Des larmes glissent lentement sur les bords de son visage angélique. Je reste abasourdie devant ses propos. Je ne peux pas la laisser faire ça. Elle ne doit pas passer à côté de sa vie. Pas à cause de moi.

— Laure, tu te rends compte de ce que tu dis ? Tu vas renoncer au bonheur de toute une vie, pour un simple amour adolescent ? Pour une fille qui sera morte depuis des décennies ?

— Je t'interdis de dire que ce n'est qu'un "amour adolescent". Tu sais que c'est beaucoup plus pour moi.

Ses poings sont si serrés que ses phalanges sont devenues blanches.
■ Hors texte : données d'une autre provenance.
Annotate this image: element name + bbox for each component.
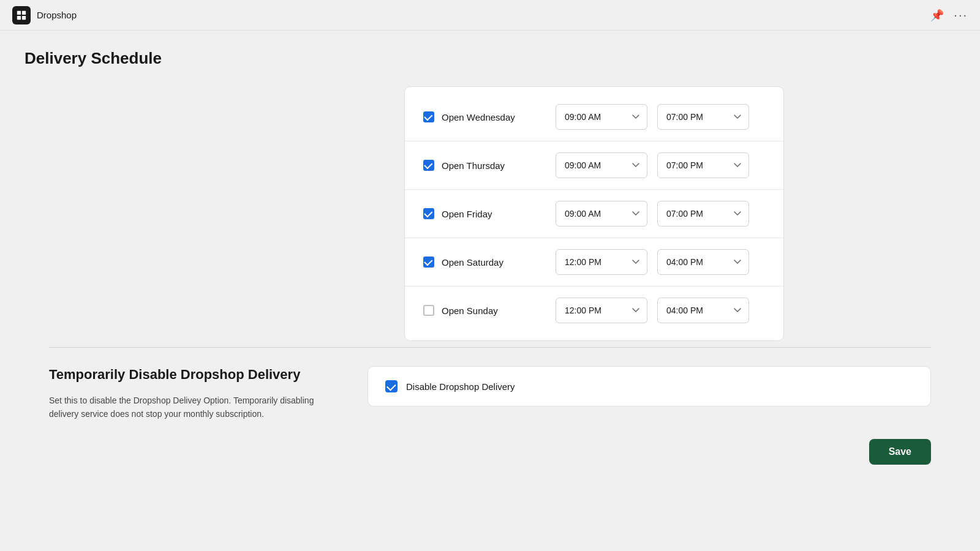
day-name-saturday: Open Saturday	[442, 257, 503, 268]
day-label-thursday: Open Thursday	[423, 160, 546, 171]
svg-rect-2	[17, 15, 21, 19]
more-options-icon[interactable]: ···	[954, 8, 968, 22]
disable-description: Temporarily Disable Dropshop Delivery Se…	[49, 366, 343, 421]
day-name-friday: Open Friday	[442, 209, 492, 219]
day-name-sunday: Open Sunday	[442, 305, 498, 316]
svg-rect-0	[17, 10, 21, 14]
end-time-sunday[interactable]: 04:00 PM05:00 PM06:00 PM07:00 PM	[657, 298, 749, 323]
end-time-friday[interactable]: 07:00 PM08:00 PM09:00 PM10:00 PM	[657, 201, 749, 227]
svg-rect-3	[22, 15, 26, 19]
schedule-row-wednesday: Open Wednesday09:00 AM10:00 AM11:00 AM12…	[405, 93, 783, 141]
start-time-wednesday[interactable]: 09:00 AM10:00 AM11:00 AM12:00 PM	[556, 104, 647, 130]
svg-rect-1	[22, 10, 26, 14]
schedule-card: Open Wednesday09:00 AM10:00 AM11:00 AM12…	[404, 86, 784, 341]
end-time-wednesday[interactable]: 07:00 PM08:00 PM09:00 PM10:00 PM	[657, 104, 749, 130]
topbar-right: 📌 ···	[930, 8, 968, 22]
start-time-saturday[interactable]: 09:00 AM10:00 AM11:00 AM12:00 PM	[556, 249, 647, 275]
schedule-row-friday: Open Friday09:00 AM10:00 AM11:00 AM12:00…	[405, 190, 783, 238]
end-time-thursday[interactable]: 07:00 PM08:00 PM09:00 PM10:00 PM	[657, 152, 749, 178]
disable-section: Temporarily Disable Dropshop Delivery Se…	[49, 366, 931, 421]
disable-checkbox[interactable]	[385, 380, 398, 392]
start-time-sunday[interactable]: 09:00 AM10:00 AM11:00 AM12:00 PM	[556, 298, 647, 323]
topbar: Dropshop 📌 ···	[0, 0, 980, 31]
disable-card: Disable Dropshop Delivery	[368, 366, 931, 407]
checkbox-friday[interactable]	[423, 208, 434, 219]
disable-title: Temporarily Disable Dropshop Delivery	[49, 366, 343, 384]
pin-icon[interactable]: 📌	[930, 9, 944, 22]
day-name-thursday: Open Thursday	[442, 160, 505, 171]
day-name-wednesday: Open Wednesday	[442, 112, 515, 122]
day-label-sunday: Open Sunday	[423, 305, 546, 316]
checkbox-wednesday[interactable]	[423, 111, 434, 122]
disable-checkbox-label[interactable]: Disable Dropshop Delivery	[385, 380, 515, 392]
save-button[interactable]: Save	[869, 439, 931, 465]
start-time-thursday[interactable]: 09:00 AM10:00 AM11:00 AM12:00 PM	[556, 152, 647, 178]
schedule-row-sunday: Open Sunday09:00 AM10:00 AM11:00 AM12:00…	[405, 287, 783, 334]
main-content: Delivery Schedule Open Wednesday09:00 AM…	[0, 31, 980, 495]
day-label-wednesday: Open Wednesday	[423, 111, 546, 122]
schedule-row-thursday: Open Thursday09:00 AM10:00 AM11:00 AM12:…	[405, 141, 783, 190]
app-name: Dropshop	[37, 10, 77, 20]
day-label-friday: Open Friday	[423, 208, 546, 219]
page-title: Delivery Schedule	[24, 49, 956, 68]
disable-text: Set this to disable the Dropshop Delivey…	[49, 394, 325, 421]
save-bar: Save	[24, 427, 956, 477]
end-time-saturday[interactable]: 04:00 PM05:00 PM06:00 PM07:00 PM	[657, 249, 749, 275]
app-logo	[12, 6, 31, 24]
section-divider	[49, 347, 931, 348]
topbar-left: Dropshop	[12, 6, 77, 24]
checkbox-saturday[interactable]	[423, 257, 434, 268]
disable-checkbox-text: Disable Dropshop Delivery	[406, 381, 515, 392]
schedule-row-saturday: Open Saturday09:00 AM10:00 AM11:00 AM12:…	[405, 238, 783, 287]
checkbox-thursday[interactable]	[423, 160, 434, 171]
start-time-friday[interactable]: 09:00 AM10:00 AM11:00 AM12:00 PM	[556, 201, 647, 227]
day-label-saturday: Open Saturday	[423, 257, 546, 268]
checkbox-sunday[interactable]	[423, 305, 434, 316]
Je ne l'ai jamais vue dans un tel état et cela m'effraie de plus en plus. Pourtant, je ne peux pas la laisser avec de telles convictions. C'est seulement pour son bien. Non plus pour le mien.

— Tu vas t'enfermer dans des souvenirs que tu ne pourras partager avec personne. Tu vas te refuser un nouvel amour, seulement à cause d'un ancien, déjà mort et enterré. Tu as une vie qui t'attend, Laure. Je ne cesse de le répéter, mais s'il te plaît, ne la gâche pas pour moi.

— Arrête Jeanne. Cesse de planifier ma vie, comme tu aurais planifié la tienne.

C'en est trop pour moi. Cette dernière phrase a été si dure, si brutale, que je crois défaillir. Je pose instinctivement ma main sur mon cœur, persuadée qu'il a été transpercé par ses mots.

Elle ne comprend pas. Je ne cherche pas à organiser sa vie. Je veux juste la lui rendre meilleure. Mais les négociations sont inutiles désormais. Son visage crispé et ses mains tremblantes me font comprendre que la discussion est close. Je voudrais pouvoir, une dernière fois, lui dire que je suis désolée et que ce n'est pas ce que je veux. La douleur m'accable et ma vision s'humidifie rapidement. Je parviens à peine à relever le mépris omniprésent dans ses iris. Laure me regarde si méchamment... Où sont passés nos moments d'entente et de complicité ? L'ai-je donc réellement blessée ? Et pourquoi refuse-t-elle de m'écouter ?

Je me fais peu à peu une raison et comprends qu'il ne sert plus à rien de rester ici. Tremblante, je me dirige vers la porte d'entrée. Je récupère mon manteau, lançant un ultime regard en arrière. Laure s'est effondrée par terre, assise contre l'îlot central de la cuisine. Son visage est enfoui dans ses bras, mais je peux entendre d'ici, ses sanglots entrecoupés. La voir ainsi achève de me briser le cœur et, refusant de lui infliger plus longtemps ma présence, je quitte sa maison.